** Given data follows **

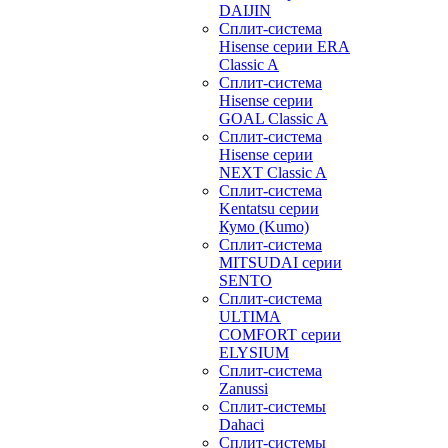
DAIJIN
Сплит-система
Hisense серии ERA
Classic A
Сплит-система
Hisense серии
GOAL Classic A
Сплит-система
Hisense серии
NEXT Classic A
Сплит-система
Kentatsu серии
Кумо (Kumo)
Сплит-система
MITSUDAI серии
SENTO
Сплит-система
ULTIMA
COMFORT серии
ELYSIUM
Сплит-система
Zanussi
Сплит-системы
Dahaci
Сплит-системы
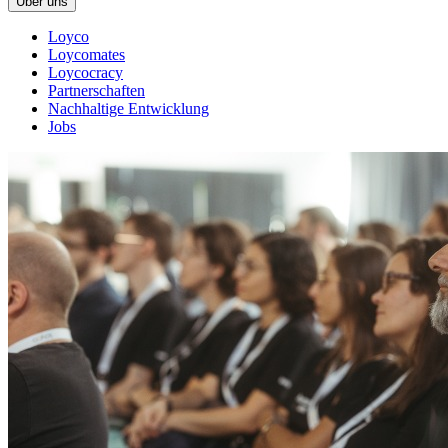
Über uns
Loyco
Loycomates
Loycocracy
Partnerschaften
Nachhaltige Entwicklung
Jobs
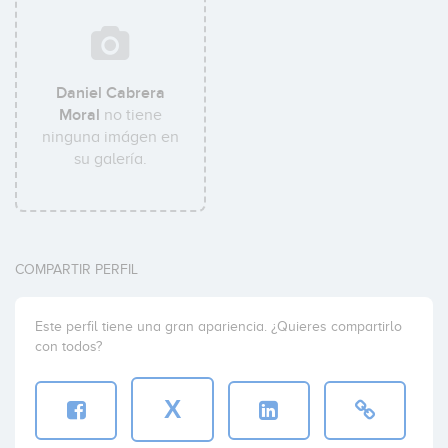
Daniel Cabrera
Moral
no tiene
ninguna imágen en
su galería.
COMPARTIR PERFIL
Este perfil tiene una gran apariencia. ¿Quieres compartirlo
con todos?
X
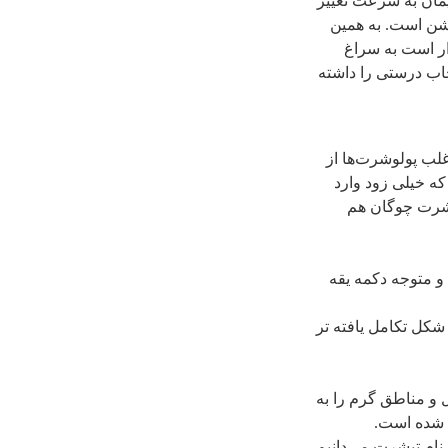
مان به سرعت تغییر
فشن است. به همین
ار است به سراغ
خاب درستی را داشته
لب پولوشرت‌ها از
که خیلی زود وارد
ی‌شرت چوگان هم
رکت کرد و متوجه دکمه یقه
 شکل تکامل یافته تر
و مناطق گرم را به
سی T است، تیشرت نامیده شده است.
 نام تیشرت می‌دانیم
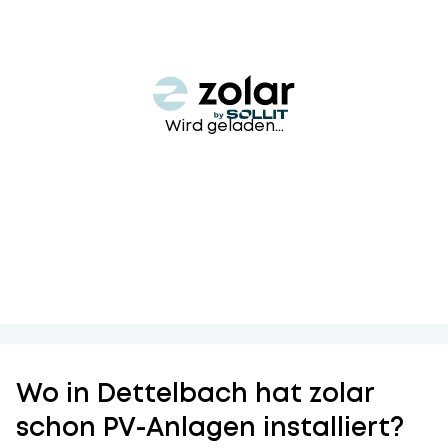
Wird geladen...
Wo in Dettelbach hat zolar
schon PV-Anlagen installiert?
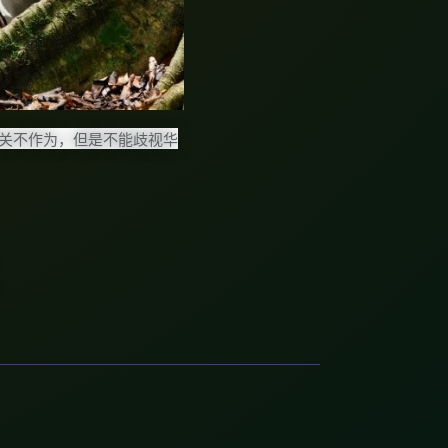
关不作为，但是不能歧视华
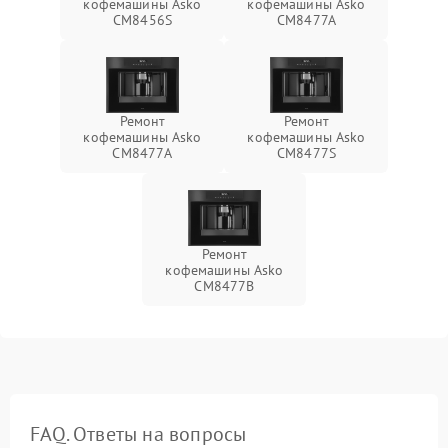
кофемашины Asko
кофемашины Asko
CM8456S
CM8477A
Ремонт
Ремонт
кофемашины Asko
кофемашины Asko
СМ8477А
CM8477S
Ремонт
кофемашины Asko
CM8477B
FAQ. Ответы на вопросы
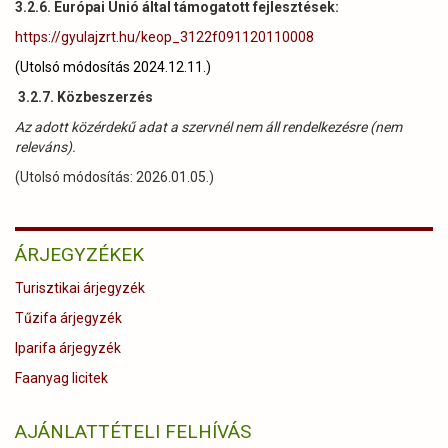
3.2.6. Európai Unió által támogatott fejlesztések:
https://gyulajzrt.hu/keop_3122f091120110008
(Utolsó módosítás 2024.12.11.)
3.2.7. Közbeszerzés
Az adott közérdekű adat a szervnél nem áll rendelkezésre (nem
releváns).
(Utolsó módosítás: 2026.01.05.)
ÁRJEGYZÉKEK
Turisztikai árjegyzék
Tűzifa árjegyzék
Iparifa árjegyzék
Faanyag licitek
AJÁNLATTÉTELI FELHÍVÁS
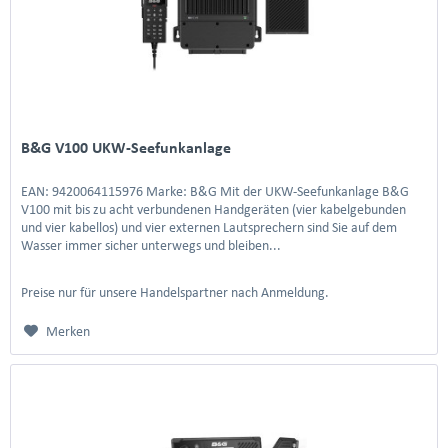
B&G V100 UKW-Seefunkanlage
EAN: 9420064115976 Marke: B&G Mit der UKW-Seefunkanlage B&G
V100 mit bis zu acht verbundenen Handgeräten (vier kabelgebunden
und vier kabellos) und vier externen Lautsprechern sind Sie auf dem
Wasser immer sicher unterwegs und bleiben...
Preise nur für unsere Handelspartner nach Anmeldung.
Merken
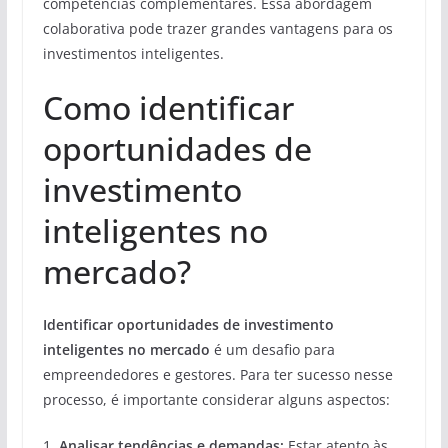
competências complementares. Essa abordagem
colaborativa pode trazer grandes vantagens para os
investimentos inteligentes.
Como identificar
oportunidades de
investimento
inteligentes no
mercado?
Identificar oportunidades de investimento
inteligentes no mercado
é um desafio para
empreendedores e gestores. Para ter sucesso nesse
processo, é importante considerar alguns aspectos:
1.
Analisar tendências e demandas:
Estar atento às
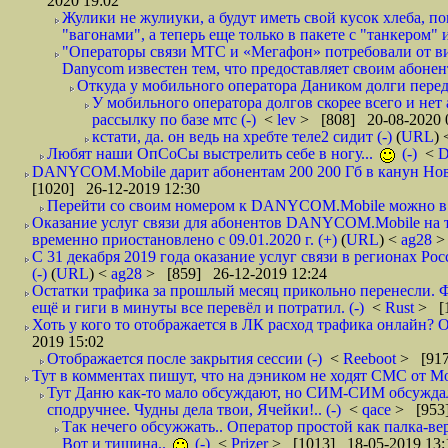
2020 19:02
Жулики не жулиуки, а будут иметь свой кусок хлеба, 
"вагонами", а теперь еще только в пакете с "танкером" и
"Операторы связи МТС и «Мегафон» потребовали от вир
Danycom известен тем, что предоставляет своим абонент
Откуда у мобильного оператора Даником долги перед
У мобильного оператора долгов скорее всего и нет
рассылку по базе мтс (-)
<
lev
> [808] 20-08-2020 
кстати, да. он ведь на хребте теле2 сидит (-)
(
URL
)
Любят наши ОпСоСы выстрелить себе в ногу...
(-)
<
DANYCOM.Mobile дарит абонентам 200 200 Гб в канун Нового
[1020] 26-12-2019 12:30
Перейти со своим номером к DANYCOM.Mobile можно в 5
Оказание услуг связи для абонентов DANYCOM.Mobile на 
временно приостановлено с 09.01.2020 г. (+)
(
URL
) <
ag28
>
С 31 декабря 2019 года оказание услуг связи в регионах Рос
(-)
(
URL
) <
ag28
> [859] 26-12-2019 12:24
Остатки трафика за прошлый месяц прикольно перенесли. Ф
ещё и гиги в минуты все перевёл и потратил. (-)
<
Rust
> [
Хоть у кого то отображается в ЛК расход трафика онлайн? О
2019 15:02
Отображается после закрытия сессии (-)
<
Reeboot
> [917
Тут в комментах пишут, что на дэником не ходят СМС от Мо
Тут Даню как-то мало обсуждают, но СИМ-СИМ обсуждали 
сподручнее. Чудны дела твои, Ячейки!.. (-)
<
qace
> [953]
Так нечего обсужжать.. Оператор простой как палка-верё
Вот и тишина..
(-)
<
Prizer
> [1013] 18-05-2019 13:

** End of Given data **

**Activity**
Once the pictures are set aside, write out the entries verbatim.

**Exercise result**
DAIJIN
Сплит-система
Hisense серии ERA
Classic A
Сплит-система
Hisense серии
GOAL Classic A
Сплит-система
Hisense серии
NEXT Classic A
Сплит-система
Kentatsu серии
Кумо (Kumo)
Сплит-система
MITSUDAI серии
SENTO
Сплит-система
ULTIMA
COMFORT серии
ELYSIUM
Сплит-система
Zanussi
Сплит-системы
Dahaci
Сплит-системы
Über uns
Loyco
Loycomates
Loycocracy
Partnerschaften
Nachhaltige Entwicklung
Jobs
Daniel Cabrera
Moral
no tiene
ninguna imágen en
su galería.
COMPARTIR PERFIL
Este perfil tiene una gran apariencia. ¿Quieres compartirlo
con todos?
X
مان به سرعت تغییر
فشن است. به همین
ار است به سراغ
خاب درستی را داشته
لب پولوشرت‌ها از
که خیلی زود وارد
ی‌شرت چوگان هم
رکت کرد و متوجه دکمه یقه
 شکل تکامل یافته تر
و مناطق گرم را به
سی T است، تیشرت نامیده شده است.
 نام تیشرت می‌دانیم
Wird geladen...
Wo in Dettelbach hat zolar
schon PV-Anlagen installiert?
关不作为，但是不能歧视华
кофемашины Asko
кофемашины Asko
CM8456S
CM8477A
Ремонт
Ремонт
кофемашины Asko
кофемашины Asko
СМ8477А
CM8477S
Ремонт
кофемашины Asko
CM8477B
FAQ. Ответы на вопросы
3.2.6. Európai Unió által támogatott fejlesztések:
https://gyulajzrt.hu/keop_3122f091120110008
(Utolsó módosítás 2024.12.11.)
3.2.7. Közbeszerzés
Az adott közérdekű adat a szervnél nem áll rendelkezésre (nem
releváns).
(Utolsó módosítás: 2026.01.05.)
ÁRJEGYZÉKEK
Turisztikai árjegyzék
Tűzifa árjegyzék
Iparifa árjegyzék
Faanyag licitek
AJÁNLATTÉTELI FELHÍVÁS
B&G V100 UKW-Seefunkanlage
EAN: 9420064115976 Marke: B&G Mit der UKW-Seefunkanlage B&G
V100 mit bis zu acht verbundenen Handgeräten (vier kabelgebunden
und vier kabellos) und vier externen Lautsprechern sind Sie auf dem
Wasser immer sicher unterwegs und bleiben...
Preise nur für unsere Handelspartner nach Anmeldung.
Merken
competências complementares. Essa abordagem
colaborativa pode trazer grandes vantagens para os
investimentos inteligentes.
Como identificar
oportunidades de
investimento
inteligentes no
mercado?
Identificar oportunidades de investimento
inteligentes no mercado
é um desafio para
empreendedores e gestores. Para ter sucesso nesse
processo, é importante considerar alguns aspectos:
1.
Analisar tendências e demandas:
Estar atento às
2020 19:02
Жулики не жулиуки, а будут иметь свой кусок хлеба, 
"вагонами", а теперь еще только в пакете с "танкером" и
"Операторы связи МТС и «Мегафон» потребовали от вир
Danycom известен тем, что предоставляет своим абонент
Откуда у мобильного оператора Даником долги перед
У мобильного оператора долгов скорее всего и нет
рассылку по базе мтс (-)
<
lev
> [808] 20-08-2020 
кстати, да. он ведь на хребте теле2 сидит (-)
(
URL
)
Любят наши ОпСоСы выстрелить себе в ногу...
(-)
<
DANYCOM.Mobile дарит абонентам 200 200 Гб в канун Нового
[1020] 26-12-2019 12:30
Перейти со своим номером к DANYCOM.Mobile можно в 5
Оказание услуг связи для абонентов DANYCOM.Mobile на 
временно приостановлено с 09.01.2020 г. (+)
(
URL
) <
ag28
>
С 31 декабря 2019 года оказание услуг связи в регионах Рос
(-)
(
URL
) <
ag28
> [859] 26-12-2019 12:24
Остатки трафика за прошлый месяц прикольно перенесли. Ф
ещё и гиги в минуты все перевёл и потратил. (-)
<
Rust
> [
Хоть у кого то отображается в ЛК расход трафика онлайн? О
2019 15:02
Отображается после закрытия сессии (-)
<
Reeboot
> [917
Тут в комментах пишут, что на дэником не ходят СМС от Мо
Тут Даню как-то мало обсуждают, но СИМ-СИМ обсуждали 
сподручнее. Чудны дела твои, Ячейки!.. (-)
<
qace
> [953]
Так нечего обсужжать.. Оператор простой как палка-верё
Вот и тишина..
(-)
<
Prizer
> [1013] 18-05-2019 13:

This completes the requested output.